From a technical perspective all programs seem to have run successfully. I noticed that you used the outdated v5 of the mouse genomes project genome (see this legacy (v5/GRCm38) page.

The current version SNPsplit is designed for the GRCm39 genome build, using v8 annotations: https://felixkrueger.github.io/SNPsplit/genome_prep/genome_preparation/.

Is there a change you used the v5 annotations in combination with the latest genome?

I would definitely recommend you download the v8 annotation file and give it another try.
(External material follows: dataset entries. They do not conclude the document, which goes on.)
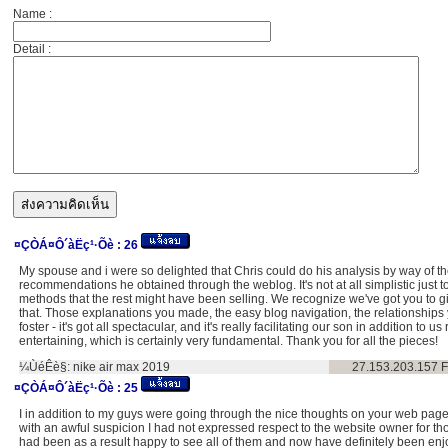
Name :
Detail :
¤ÇÒÁ¤Ô´àËç¹·Õè :
26
My spouse and i were so delighted that Chris could do his analysis by way of t
recommendations he obtained through the weblog. It's not at all simplistic just 
methods that the rest might have been selling. We recognize we've got you to g
that. Those explanations you made, the easy blog navigation, the relationships
foster - it's got all spectacular, and it's really facilitating our son in addition to u
entertaining, which is certainly very fundamental. Thank you for all the pieces!
¼ÙéÊè§:
nike air max 2019
27.153.203.157
F
¤ÇÒÁ¤Ô´àËç¹·Õè :
25
I in addition to my guys were going through the nice thoughts on your web page
with an awful suspicion I had not expressed respect to the website owner for tho
had been as a result happy to see all of them and now have definitely been en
lucacozzuto commented 6 months ago

Hi, I'm using the version GRCm38.68 to be consistent with our previous analysis... As I said testing RNAseq samples was ok, but the bisulfite part is not working... just wondering what is going on. Btw, do you have or can you recommend a test dataset I could use for checking wether I'm doing something wrong?

Luca

FelixKrueger commented 6 months ago

Hmm, it seems to have to with the fact that your SNP list is so small:

SNP coverage report
===================
SNP annotation file:    all_CAST_EiJ_SNPs_129S1_SvImJ_reference.based_on_GRCm39.txt.gz
SNPs stored in total:   6523

There should be many millions of SNPs... Maybe you could try and find an older version of SNPsplit and try that? Could you also send me few sample reads of your data and try it out over here? say 200K raw reads should be fine. Cheers, Felix

lucacozzuto commented 6 months ago

Ouch... I think the huge SNP file was damaged... thanks for pointing this out, I'll re-download and check it

lucacozzuto commented 6 months ago

It is working. We can close this. Thanks again!